By Courtney Lehmann
“See what a scourge is laid upon your hate,
That heaven finds means to kill your joys with love.” act 5, scene 3
In his eulogy for Shakespeare, Ben Johnson made the prescient observation that Shakespeare was “not for an age, but for all time.” The same could be said of Romeo & Juliet. In fact, long before Romeo & Juliet was a play by Shakespeare, it was a legend that hearkened back to the sixth canto of Dante’s Purgatory (c. 1308–1320), where the poet makes passing reference to political factions known as the Montecchi and the Cappelletti, who represented opposing sides in the battle to control Lombardy from 1249–1266. Dante’s cryptic reference to the evils of civil discord spawned a swirl of commentary and fictional embellishments in Italian popular culture that would culminate nearly three hundred years later in Shakespeare’s Romeo & Juliet.

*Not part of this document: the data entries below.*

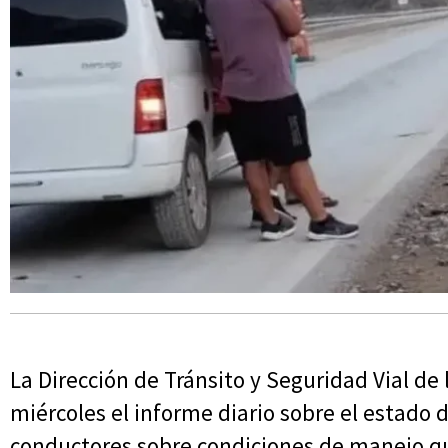
La Dirección de Tránsito y Seguridad Vial de 
miércoles el informe diario sobre el estado d
conductores sobre condiciones de manejo qu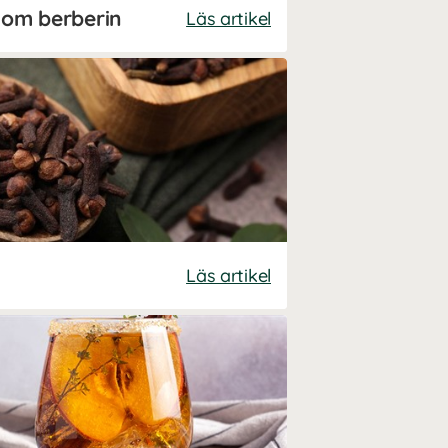
 om berberin
Läs artikel
Läs artikel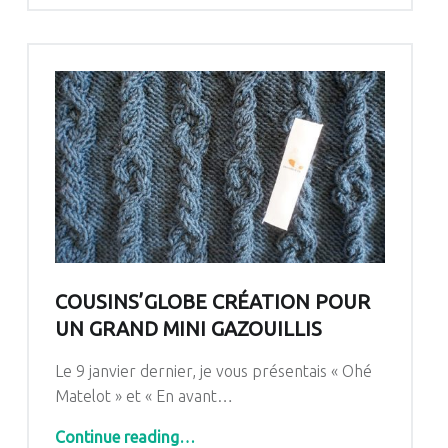
COUSINS’GLOBE CRÉATION POUR
UN GRAND MINI GAZOUILLIS
Le 9 janvier dernier, je vous présentais « Ohé
Matelot » et « En avant…
“COUSINS’GLOBE CRÉATION POUR UN GRAND MINI GAZOUILLIS”
Continue reading
…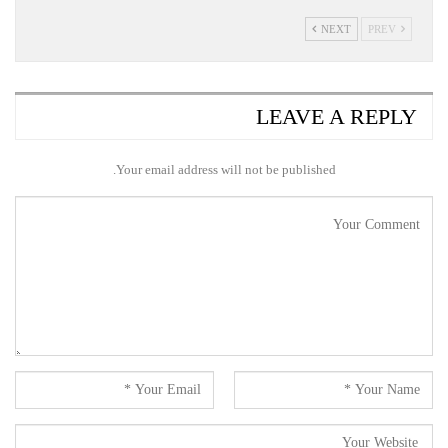
NEXT
PREV
LEAVE A REPLY
Your email address will not be published.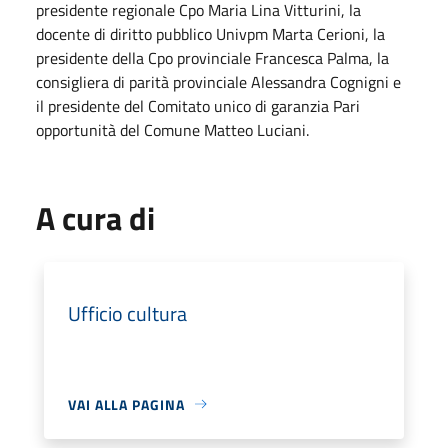
presidente regionale Cpo Maria Lina Vitturini, la
docente di diritto pubblico Univpm Marta Cerioni, la
presidente della Cpo provinciale Francesca Palma, la
consigliera di parità provinciale Alessandra Cognigni e
il presidente del Comitato unico di garanzia Pari
opportunità del Comune Matteo Luciani.
A cura di
Ufficio cultura
VAI ALLA PAGINA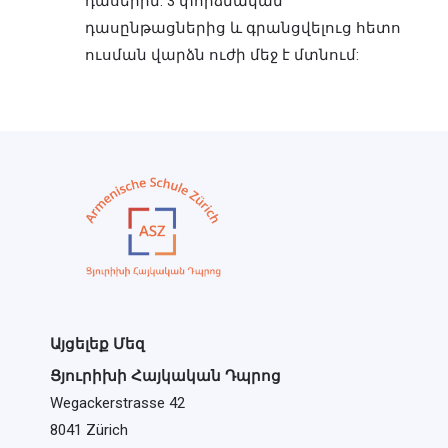
դասերին: 3 փորձնական
դասընթացներից և գրանցվելուց հետո
ուսման վարձն ուժի մեջ է մտնում:
Այցելեք Մեզ
Ցյուրիխի Հայկական Դպրոց
Wegackerstrasse 42
8041 Zürich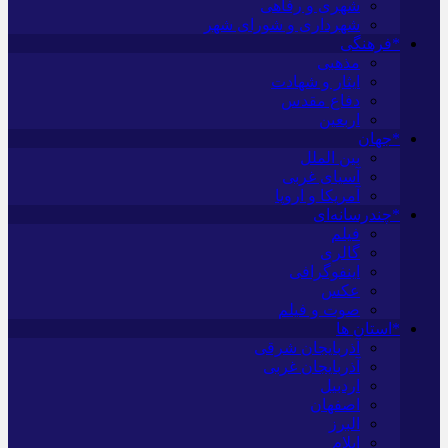
شهری و رفاهی
شهرداری و شورای شهر
*فرهنگی
مذهبی
ایثار و شهادت
دفاع مقدس
اربعین
*جهان
بین الملل
آسیای غربی
آمریکا و اروپا
*چندرسانه‌ای
فیلم
گالری
اینفوگرافی
عکس
صوت و فیلم
*استان ها
آذربایجان شرقی
آذربایجان غربی
اردبیل
اصفهان
البرز
ایلام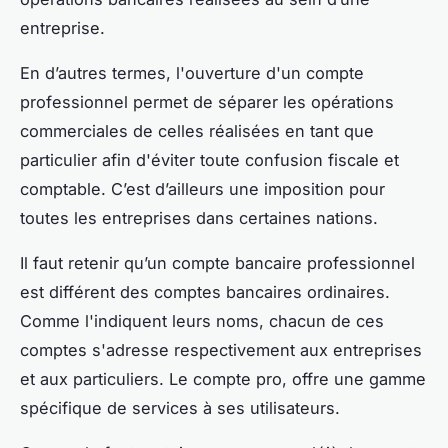
entreprise.
En d’autres termes, l'ouverture d'un compte
professionnel permet de séparer les opérations
commerciales de celles réalisées en tant que
particulier afin d'éviter toute confusion fiscale et
comptable. C’est d’ailleurs une imposition pour
toutes les entreprises dans certaines nations.
Il faut retenir qu’un compte bancaire professionnel
est différent des comptes bancaires ordinaires.
Comme l'indiquent leurs noms, chacun de ces
comptes s'adresse respectivement aux entreprises
et aux particuliers. Le compte pro, offre une gamme
spécifique de services à ses utilisateurs.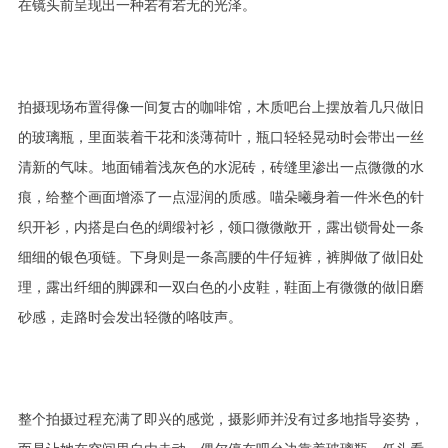
在镜头前呈现出一种若有若无的光泽。
拍摄现场布置得像一间复古的咖啡馆，木质吧台上摆放着几只做旧
的玻璃瓶，里面装着干花和淡薄荷叶，瓶口轻轻晃动时会带出一丝
清新的气味。地面铺着浅灰色的水泥砖，砖缝里渗出一点微微的水
痕，给整个画面增添了一点湿润的质感。喵朵曦身着一件米色的针
织开衫，内搭是白色的绸缎衬衫，领口微微敞开，露出锁骨处一条
细细的银色项链。下身则是一条高腰的牛仔短裤，裤脚做了做旧处
理，露出纤细的脚踝和一双白色的小皮鞋，鞋面上有微微的做旧磨
砂感，走路时会发出轻微的咯吱声。
整个拍摄过程充满了即兴的感觉，摄影师并没有过多地指导姿势，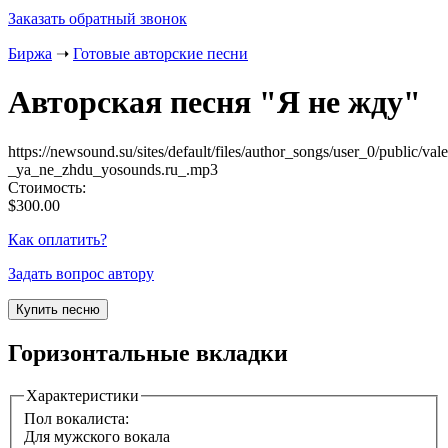
Заказать обратный звонок
Биржа
➝
Готовые авторские песни
Авторская песня "
Я не жду
"
https://newsound.su/sites/default/files/author_songs/user_0/public/va
_ya_ne_zhdu_yosounds.ru_.mp3
Стоимость:
$300.00
Как оплатить?
Задать вопрос автору
Горизонтальные вкладки
Характеристики
Пол вокалиста:
Для мужского вокала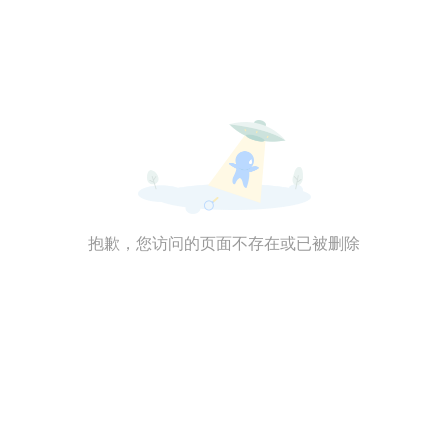
抱歉，您访问的页面不存在或已被删除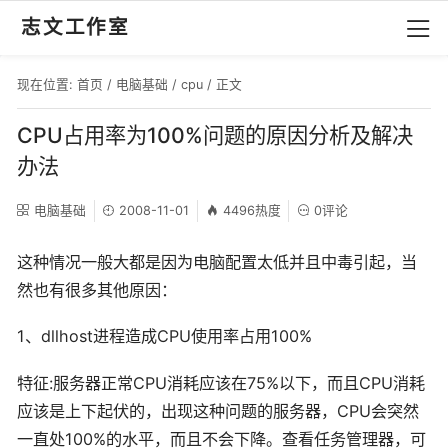
志文工作室
现在位置:
首页
/
电脑基础
/
cpu
/ 正文
CPU占用率为100%问题的原因分析及解决
办法
电脑基础
2008-11-01
4496热度
0评论
这种情况一般大都是因为电脑配置太低并且中毒引起，当
然也有很多其他原因：
1、dllhost进程造成CPU使用率占用100%
特征:服务器正常CPU消耗应该在75%以下，而且CPU消耗
应该是上下起伏的，出现这种问题的服务器，CPU会突然
一直处100%的水平，而且不会下降。查看任务管理器，可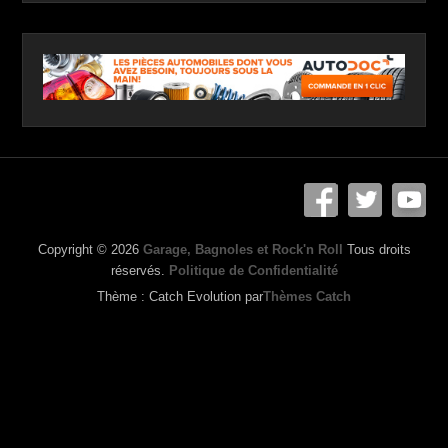
Copyright © 2026
Garage, Bagnoles et Rock'n Roll
Tous droits
réservés.
Politique de Confidentialité
Thème : Catch Evolution par
Thèmes Catch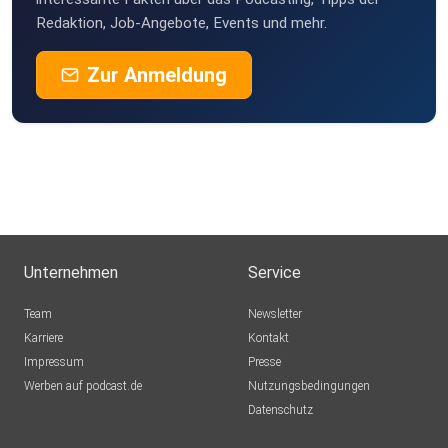
Redaktion, Job-Angebote, Events und mehr.
Zur Anmeldung
Unternehmen
Service
Team
Newsletter
Karriere
Kontakt
Impressum
Presse
Werben auf podcast.de
Nutzungsbedingungen
Datenschutz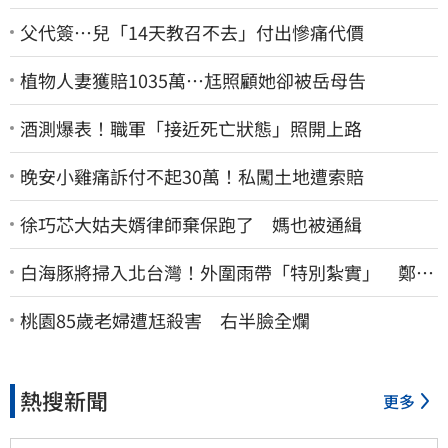
父代簽…兒「14天教召不去」付出慘痛代價
植物人妻獲賠1035萬…尪照顧她卻被岳母告
酒測爆表！職軍「接近死亡狀態」照開上路
晚安小雞痛訴付不起30萬！私闖土地遭索賠
徐巧芯大姑夫婿律師棄保跑了 媽也被通緝
白海豚將掃入北台灣！外圍雨帶「特別紮實」 鄭明
典警告別出門
桃園85歲老婦遭尪殺害 右半臉全爛
熱搜新聞
更多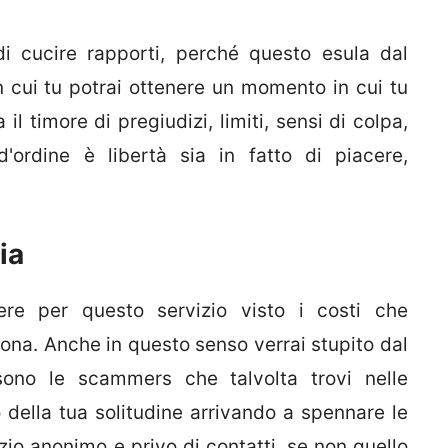
i cucire rapporti, perché questo esula dal
n cui tu potrai ottenere un momento in cui tu
il timore di pregiudizi, limiti, sensi di colpa,
'ordine è libertà sia in fatto di piacere,
ia
ere per questo servizio visto i costi che
sona. Anche in questo senso verrai stupito dal
ono le scammers che talvolta trovi nelle
o della tua solitudine arrivando a spennare le
io anonimo e privo di contatti, se non quello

“For now, these hot days, is the mad blood stirring.” act 3, scene 1
Revivals of Romeo & Juliet always strike us as timely because in many respects Shakespeare takes youth culture for theme. The play speaks to younger audiences, representing not only the vicissitudes of teenage angst but also adolescent idealism and fantasies of revolt against the older generation’s more socially conservative ways. Rebels with a cause, Romeo and Juliet are conscientious objectors to their parents’ war as well as to the feudal institution of arranged marriage. For the nobility, marriage was purely a business transaction designed to optimize prestige and profit. Romeo and Juliet’s decision to elope against their families’ wishes is a rejection of the couple’s rights to their lineage, land and lucrative patrimony as well as an act of defiance against the strictures of social class. After all, only the poor could choose their own partners and marry for love, and Romeo and Juliet, in denying their fathers and refusing their names, enter into willful poverty as dreamers intent on occupying a more just society. Romeo’s easily overlooked speech to the impoverished apothecary is a powerful example of the political outrage that Shakespeare’s play at once harbors and incites. Resonating with the youth-galvanizing sentiments of the Bernie Sanders campaign, Romeo rejects money as society’s central organizing principle:
There is thy gold, worse poison to men’s souls
Doing more murder in this loathsome world,
Than these poor compounds that thou mayst not sell. act 5, scene 1
Baz Luhrmann’s 1996 blockbuster film, William Shakespeare’s Romeo + Juliet—popularly known as the “MTV Romeo & Juliet”—translates feudal values into corporate ventures, as the Montagues and the Capulets are reimagined as rival business moguls. Shot in Mexico City against a skyline populated with high-rise buildings and imposing Jesus and Mary statues, Luhrmann’s film seamlessly transposes Shakespeare’s play into a corporate endgame in which greed, commodities, mergers and acquisitions redefine the ancient grudge through the lens of global capitalism and its human casualties.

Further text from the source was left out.